There are two sensors that deal with the temperature, there is one that threads into the radiator and one that threads into the side of the engine. I know 100% for a fact that the one in the radiator is working because I just replaced it it was broke and the fan would never kick on so I directly wired it to a switch so it would work but that's the past. It's back to factory now. And this may sound stupid but how could the temp sensor be hooked up wrong?


----------



## 02sportsman

One last thing, could the fact that the radiator is now higher up on the racks could that be a problem like as far as the water pump not being able to pump it up stream?


----------



## Ole Nasty

02sportsman said:


> And this may sound stupid but how could the temp sensor be hooked up wrong?


I don't know I was just brainstorming, lol.



02sportsman said:


> One last thing, could the fact that the radiator is now higher up on the racks could that be a problem like as far as the water pump not being able to pump it up stream?


Maybe it just takes more fluid since the hoses are longer?


----------



## 02sportsman

Ya I understand lol 

But ya it defiantly uses more fluid but that shouldn't effect the pump should it?
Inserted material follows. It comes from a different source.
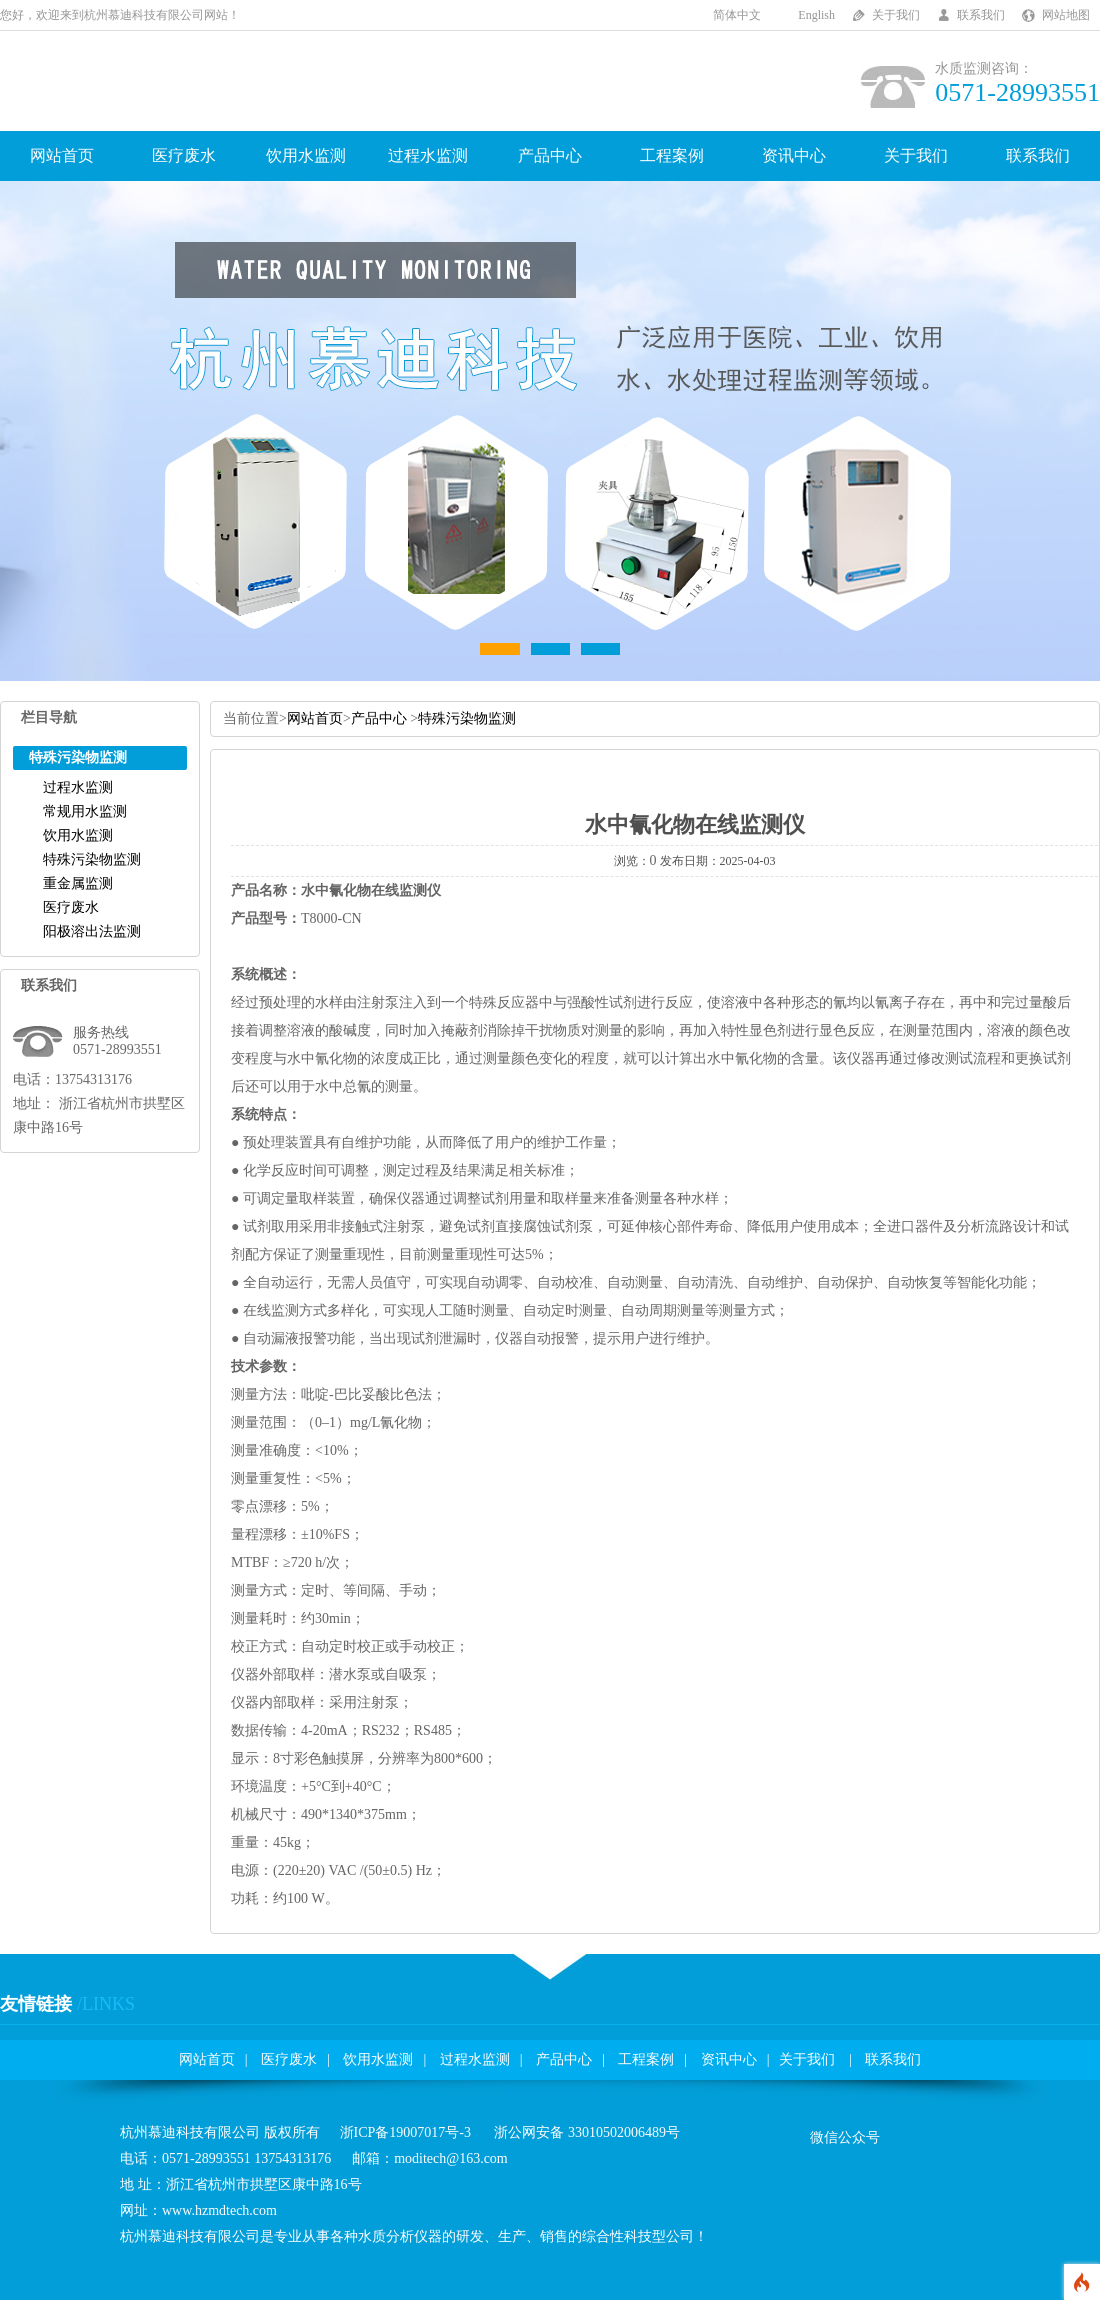 The width and height of the screenshot is (1100, 2300). Describe the element at coordinates (737, 15) in the screenshot. I see `简体中文` at that location.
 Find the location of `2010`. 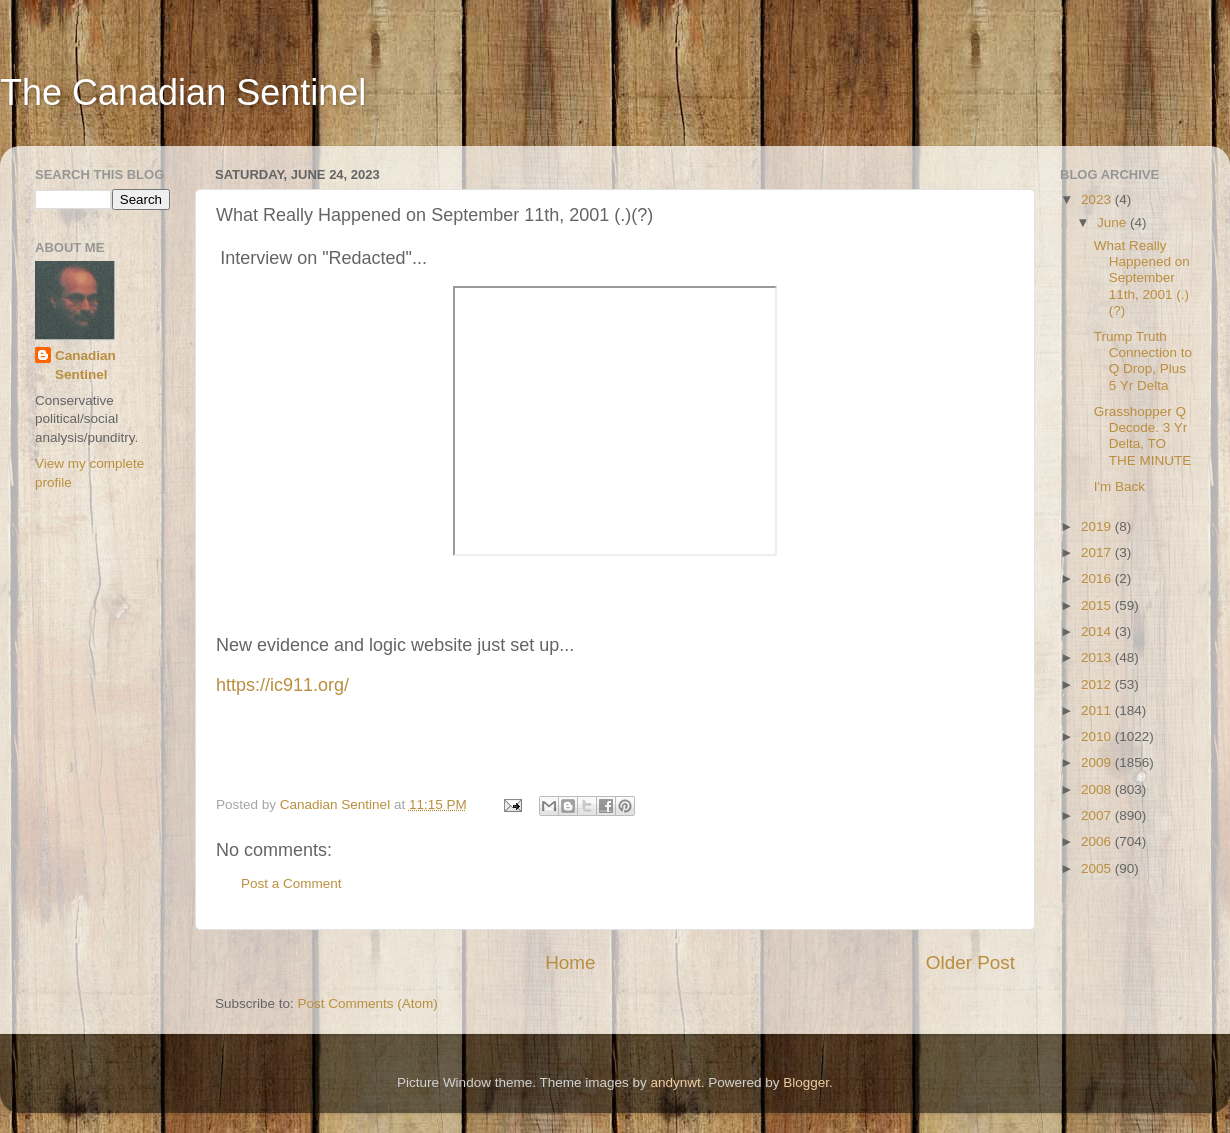 2010 is located at coordinates (1098, 736).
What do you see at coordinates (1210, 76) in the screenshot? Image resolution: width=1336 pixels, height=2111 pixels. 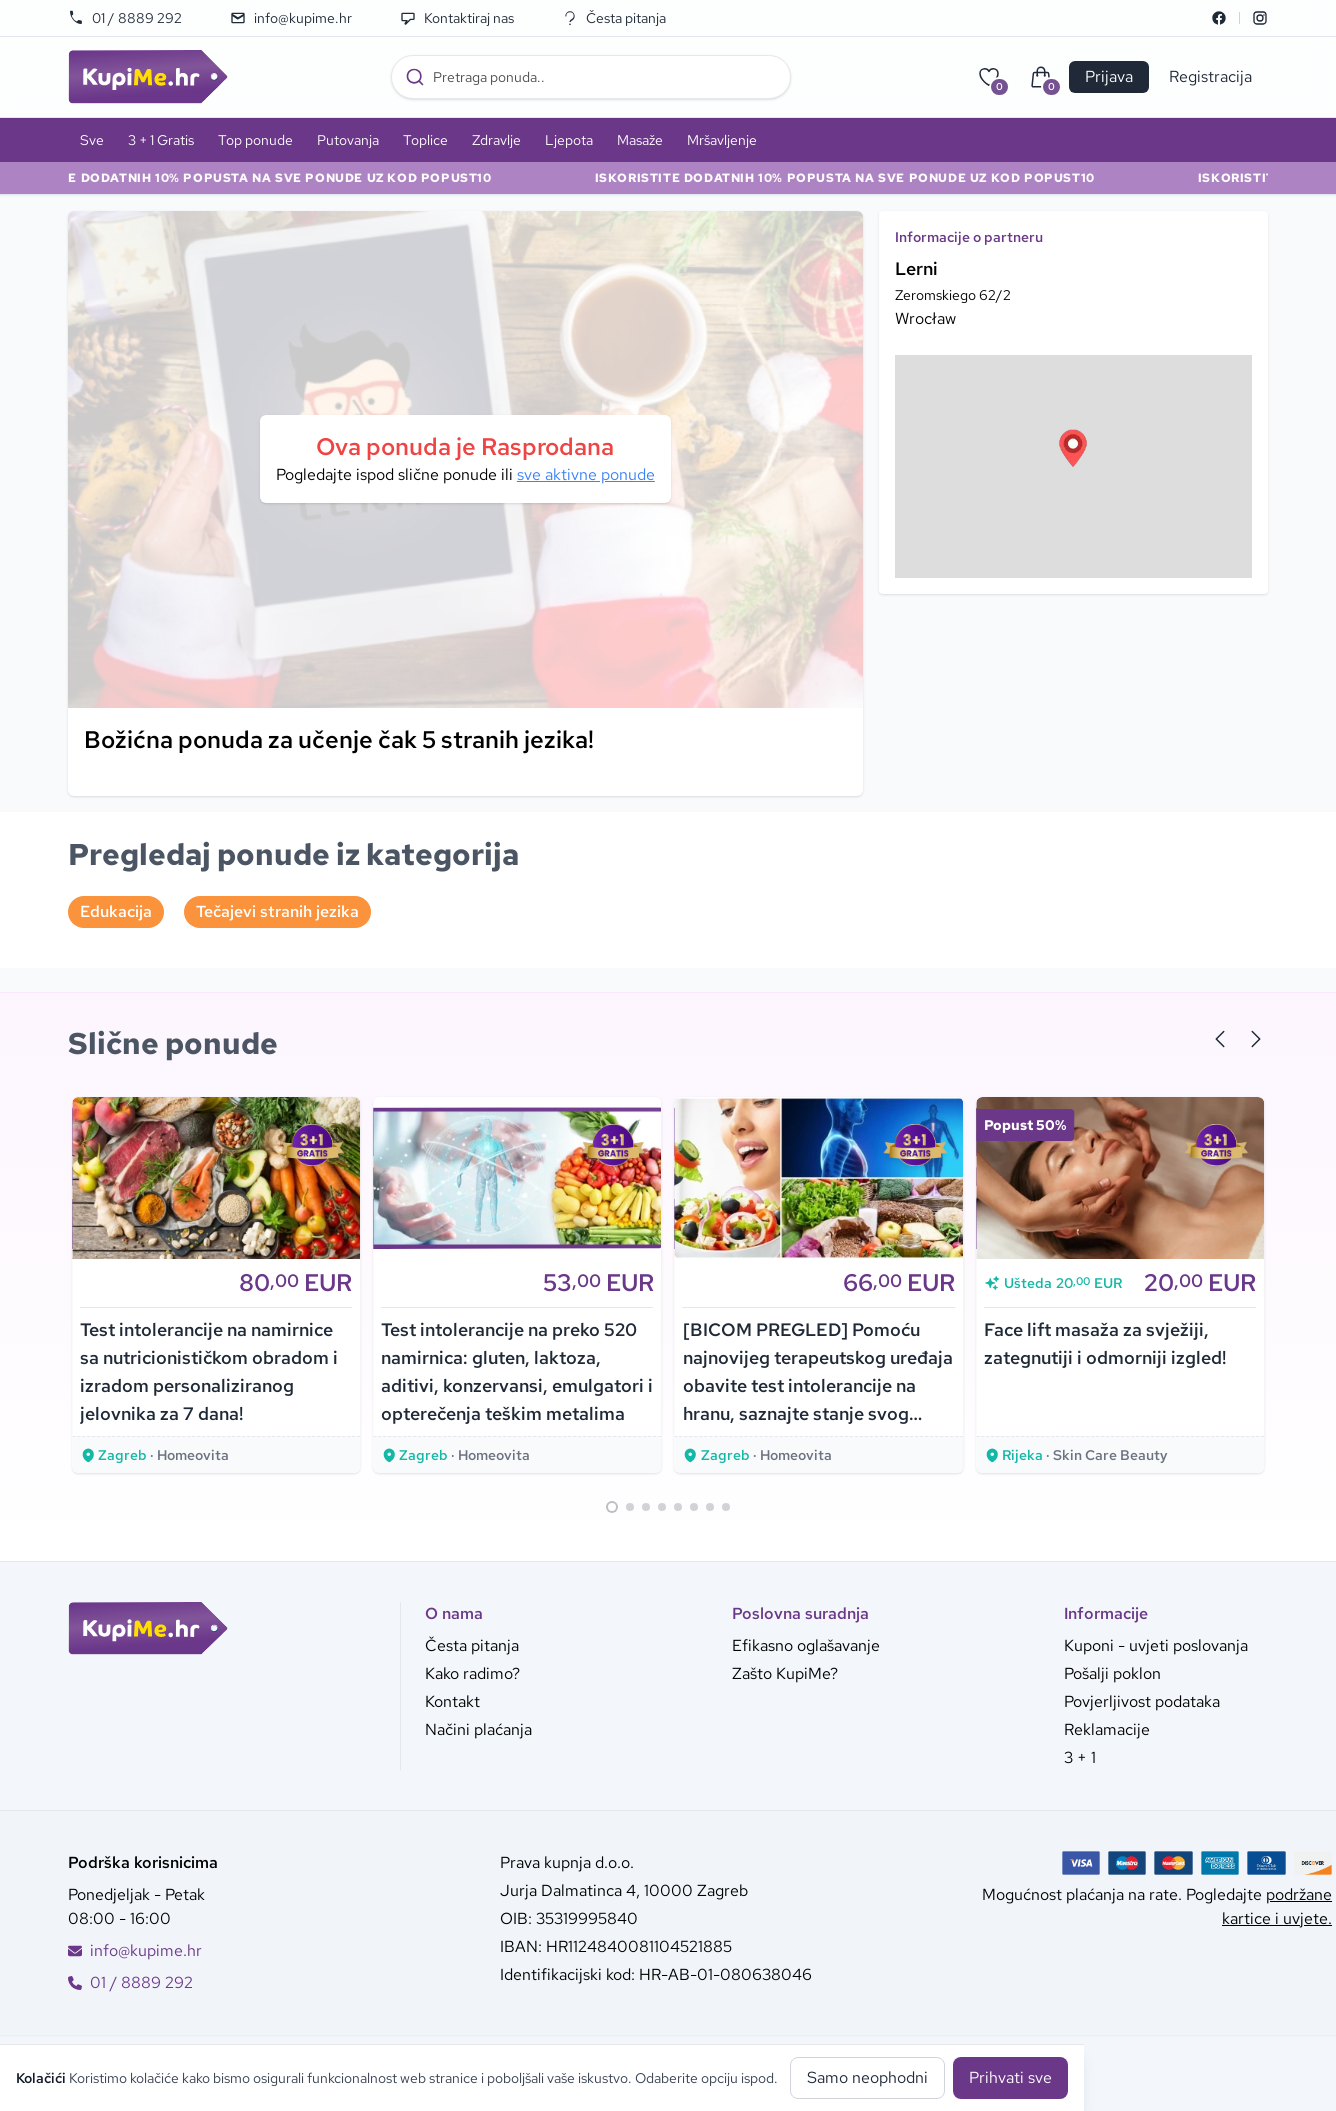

I'm just wondering if the pump is having to work harder to pump the coolant up since its at a higher point instead of just in front of the engine?


----------



## kirkland

def change to 1 hose from pump to radiator and 1 hose from radiator to engine.. less turns and obstruction of flow it can only help you to change it... there is no reason it should be over heating up on the rack unless your radiator is swollen (i think thats the correct term for it)


----------



## 02sportsman

Ya I haven't changed anything other than putting the fan switching back to factory and it wasn't over heating before so that's the only thing I can think of to.


----------